A Recursive Decomposition Framework for Causal Structure Learning in the Presence of Latent Variables

Authors
Zheng Li, Feng Xie, Shenglan Nie...
Categories
cs.LG, cs.AI, stat.ML
arXiv
https://arxiv.org/abs/2605.10651v1
PDF
https://arxiv.org/pdf/2605.10651v1

Brief

The paper introduces DiCoLa, a recursive decomposition framework that extends divide-and-conquer causal discovery to settings with latent variables by splitting the global CI-testing task into smaller subproblems and integrating solutions via a principled reconstruction step. The authors prove soundness and completeness for the framework and demonstrate substantial runtime improvements on synthetic experiments and practical effectiveness on a real-world dataset, addressing high-dimensional CI-testing bottlenecks.

Why it matters

DiCoLa: a recursive decomposition framework that enables divide-and-conquer constraint-based causal discovery in the presence of latent variables by decomposing the global task into smaller subproblems and reconstructing the global structure.

Key details

  • The paper (Li et al., arXiv 2026-05-11) proves soundness and completeness of DiCoLa and reports significant computational-efficiency gains on synthetic benchmarks plus successful application to a real-world dataset.
Source evidence

Abstract

Constraint-based causal discovery is widely used for learning causal structures, but heavy reliance on conditional independence (CI) testing makes it computationally expensive in high-dimensional settings.

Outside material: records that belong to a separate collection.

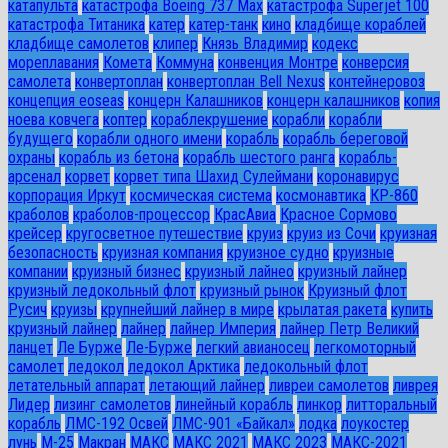
катапульта
катастрофа Boeing 737 Max
катастрофа Superjet 100
катастрофа Титаника
катер
катер-танк
кино
кладбище кораблей
кладбище самолетов
клипер
Князь Владимир
кодекс
мореплавания
Комета
Коммуна
конвенция Монтре
конверсия
самолета
конвертоплан
конвертоплан Bell Nexus
контейнеровоз
концепция eoseas
концерн Калашников
концерн калашников
копия
ноева ковчега
коптер
кораблекрушение
корабли
корабли
будущего
корабли одного имени
корабль
корабль береговой
охраны
корабль из бетона
корабль шестого ранга
корабль-
арсенал
корвет
корвет типа Шахид Сулеймани
коронавирус
корпорация Иркут
космическая система
космонавтика
КР-860
краболов
краболов-процессор
КрасАвиа
Красное Сормово
крейсер
кругосветное путешествие
круиз
круиз из Сочи
круизная
безопасность
круизная компания
круизное судно
круизные
компании
круизный бизнес
круизный лайнео
круизный лайнер
круизный ледокольный флот
круизный рынок
Круизный флот
Русич
круизы
крупнейший лайнер в мире
крылатая ракета
купить
круизный лайнер
лайнер
лайнер Империя
лайнер Петр Великий
ланцет
Ле Бурже
Ле-Бурже
легкий авианосец
легкомоторный
самолет
ледокол
ледокол Арктика
ледокольный флот
летательный аппарат
летающий лайнер
ливреи самолетов
ливрея
Лидер
лизинг самолетов
линейный корабль
линкор
литторальный
корабль
ЛМС-192 Освей
ЛМС-901 «Байкал»
лодка
лоукостер
лунь
М-25
Макран
МАКС
МАКС 2021
МАКС 2023
МАКС-2021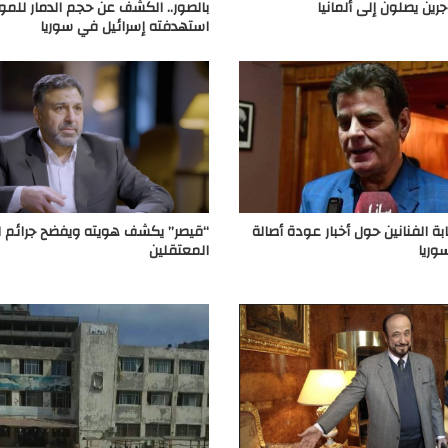
رين يصلون إلى ألمانيا
بالصور.. الكشف عن حجم الدمار للمو
استهدفته إسرائيل في سوريا
بة الفنانين حول أخبار عودة أصالة
“قيصر” يكشف هويته ويفضح جرائم ا
وريا
المعتقلين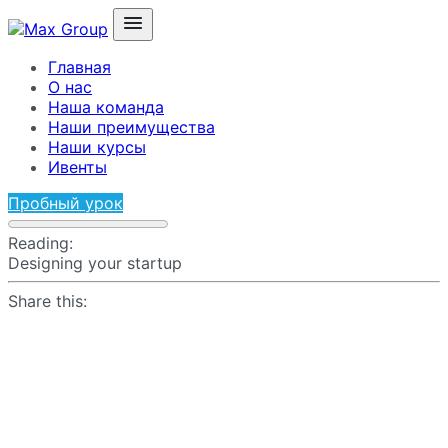
Главная
О нас
Наша команда
Наши преимущества
Наши курсы
Ивенты
Пробный урок
Reading:
Designing your startup
Share this: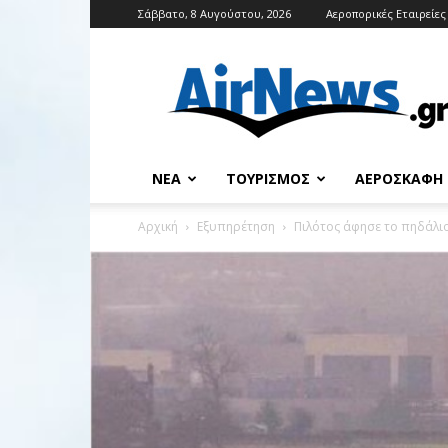
Σάββατο, 8 Αυγούστου, 2026
Αεροπορικές Εταιρείες
Airnews
ΝΈΑ
ΤΟΥΡΙΣΜΌΣ
ΑΕΡΟΣΚΆΦΗ
Αρχική
Εξυπηρέτηση
Πιλότος άφησε το πηδάλιο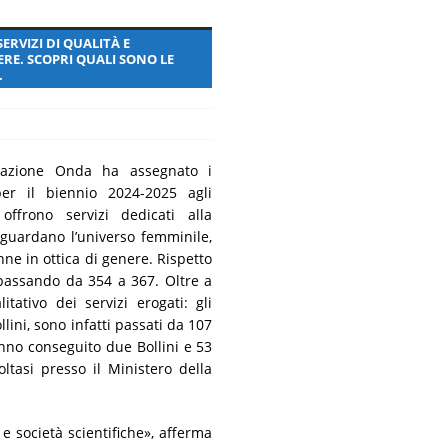
ncora presente
MALATTIE RARE
RVIZI DI QUALITÀ E
ERE. SCOPRI QUALI SONO LE
.
zione Onda ha assegnato i
per il biennio 2024-2025 agli
offrono servizi dedicati alla
iguardano l’universo femminile,
e in ottica di genere. Rispetto
 passando da 354 a 367. Oltre a
ativo dei servizi erogati: gli
ini, sono infatti passati da 107
nno conseguito due Bollini e 53
tasi presso il Ministero della
 e società scientifiche», afferma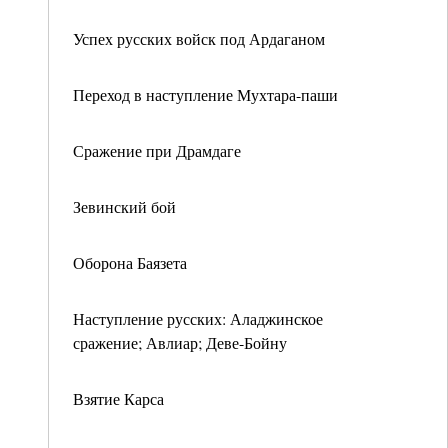
Успех русских войск под Ардаганом
Переход в наступление Мухтара-паши
Сражение при Драмдаге
Зевинский бой
Оборона Баязета
Наступление русских: Аладжинское
сражение; Авлиар; Деве-Бойну
Взятие Карса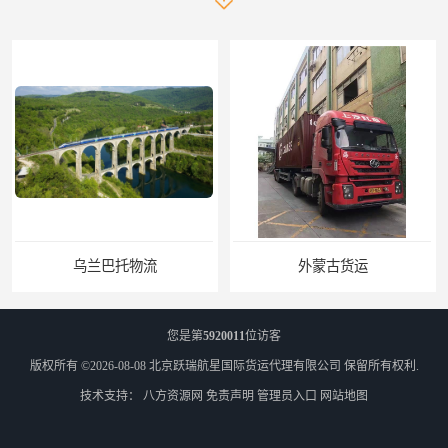
乌兰巴托物流
外蒙古货运
您是第
5920011
位访客
版权所有 ©2026-08-08
北京跃瑞航星国际货运代理有限公司
保留所有权利.
技术支持：
八方资源网
免责声明
管理员入口
网站地图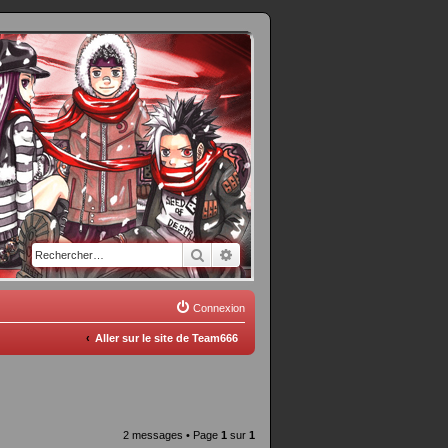
Rechercher
Recherche avancée
Connexion
Aller sur le site de Team666
2 messages • Page
1
sur
1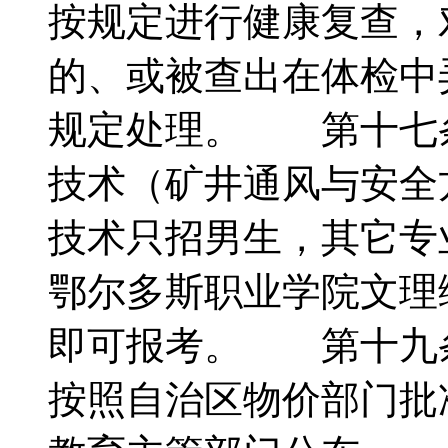
按规定进行健康复查，
的、或被查出在体检中
规定处理。 第十七
技术（矿井通风与安全
技术只招男生，其它
鄂尔多斯职业学院文理
即可报考。 第十九
按照自治区物价部门批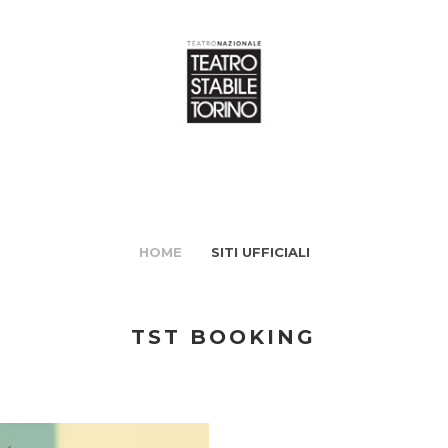
HOME
SITI UFFICIALI
TST BOOKING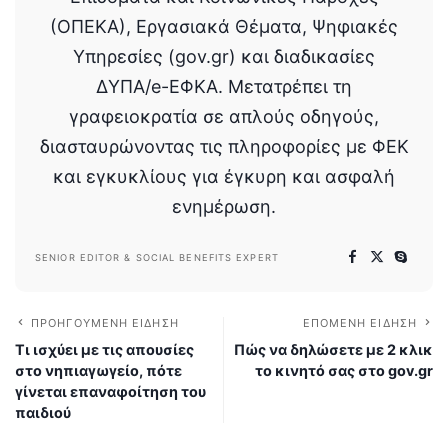
(ΟΠΕΚΑ), Εργασιακά Θέματα, Ψηφιακές
Υπηρεσίες (gov.gr) και διαδικασίες
ΔΥΠΑ/e-ΕΦΚΑ. Μετατρέπει τη
γραφειοκρατία σε απλούς οδηγούς,
διασταυρώνοντας τις πληροφορίες με ΦΕΚ
και εγκυκλίους για έγκυρη και ασφαλή
ενημέρωση.
SENIOR EDITOR & SOCIAL BENEFITS EXPERT
ΠΡΟΗΓΟΎΜΕΝΗ ΕΊΔΗΣΗ
ΕΠΌΜΕΝΗ ΕΊΔΗΣΗ
Τι ισχύει με τις απουσίες
Πώς να δηλώσετε με 2 κλικ
στο νηπιαγωγείο, πότε
το κινητό σας στο gov.gr
γίνεται επαναφοίτηση του
παιδιού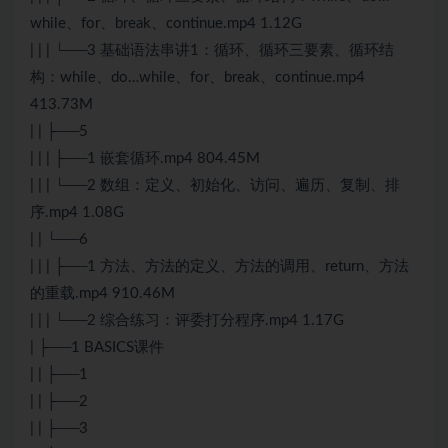
while、for、break、continue.mp4 1.12G
| | | └──3 基础语法串讲1：循环、循环三要素、循环结
构：while、do…while、for、break、continue.mp4
413.73M
| | ├──5
| | | ├──1 嵌套循环.mp4 804.45M
| | | └──2 数组：定义、初始化、访问、遍历、复制、排
序.mp4 1.08G
| | └──6
| | | ├──1 方法、方法的定义、方法的调用、return、方法
的重载.mp4 910.46M
| | | └──2 综合练习：评委打分程序.mp4 1.17G
| ├──1 BASICS课件
| | ├──1
| | ├──2
| | ├──3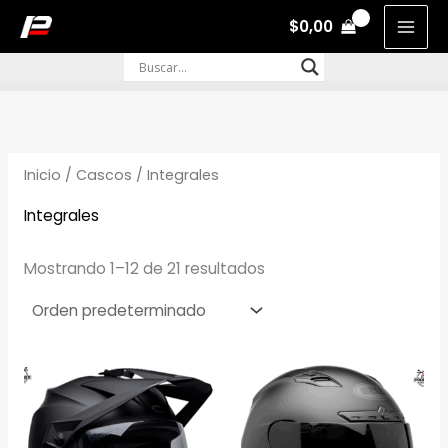
Ir
$
0,00
MAI
al
contenido
MEN
Inicio
/
Cascos
/ Integrales
Integrales
Mostrando 1–12 de 21 resultados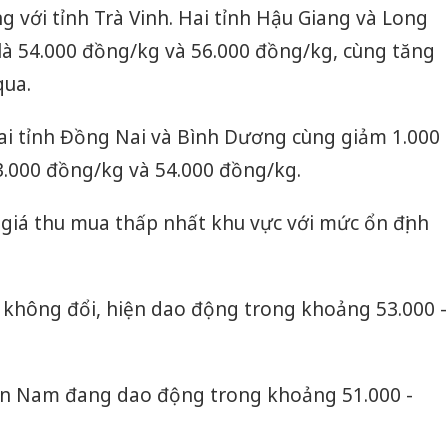
 với tỉnh Trà Vinh. Hai tỉnh Hậu Giang và Long
 là 54.000 đồng/kg và 56.000 đồng/kg, cùng tăng
qua.
 hai tỉnh Đồng Nai và Bình Dương cùng giảm 1.000
3.000 đồng/kg và 54.000 đồng/kg.
ó giá thu mua thấp nhất khu vực với mức ổn định
á không đổi, hiện dao động trong khoảng 53.000 -
iền Nam đang dao động trong khoảng 51.000 -
Công an
tìm bị h
án sản 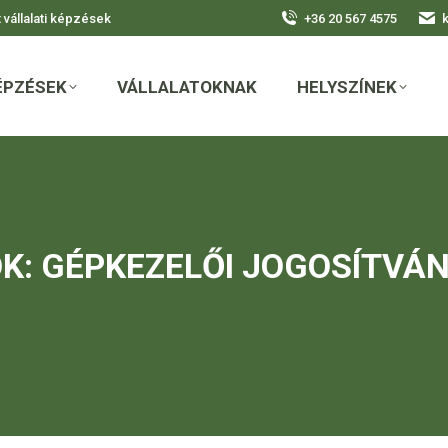
vállalati képzések
+36 20 567 4575
ÉPZÉSEK
VÁLLALATOKNAK
HELYSZÍNEK
ÉPZÉSEK
VÁLLALATOKNAK
HELYSZÍNEK
K:
GÉPKEZELŐI JOGOSÍTVÁ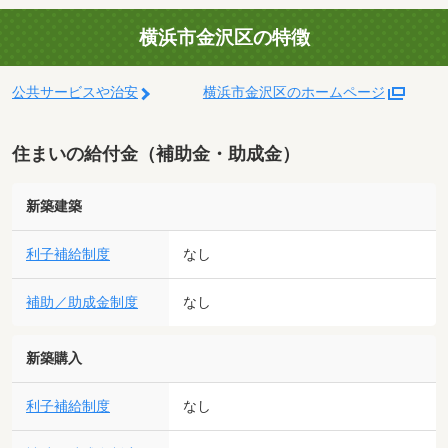
横浜市金沢区の特徴
公共サービスや治安
横浜市金沢区のホームページ
住まいの給付金（補助金・助成金）
新築建築
利子補給制度
なし
補助／助成金制度
なし
新築購入
利子補給制度
なし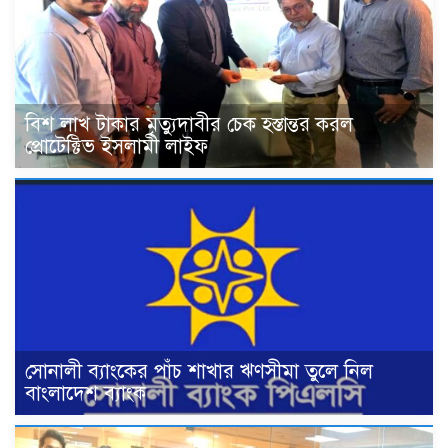
বিশ লাখ টাকার মৃত্যুদাবীর চেক হস্তান্তর করল
প্রোটেক্টিভ ইসলামী লাইফ
সোনালী ব্যাংকের পাঁচ শাখার ঋণসীমা তুলে নিল
বাংলাদেশ ব্যাংক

To mitigate this limitation, many divide-and-conquer frameworks have been proposed, but most assume causal sufficiency, i.e., no latent variables. In this paper, we show that divide-and-conquer strategies can be theoretically generalized beyond causal sufficiency to settings with latent variables. Specifically, we propose a recursive decomposition framework, termed DiCoLa, that enables divide-and-conquer causal discovery in the presence of latent variables. It recursively decomposes the global learning task into smaller subproblems and integrates their solutions through a principled reconstruction step to recover the global structure. We theoretically establish the soundness and completeness of the proposed framework. Extensive experiments on synthetic data demonstrate that our approach significantly improves computational efficiency across a range of causal discovery algorithms, while experiments on a real-world dataset further illustrate its practical effectiveness.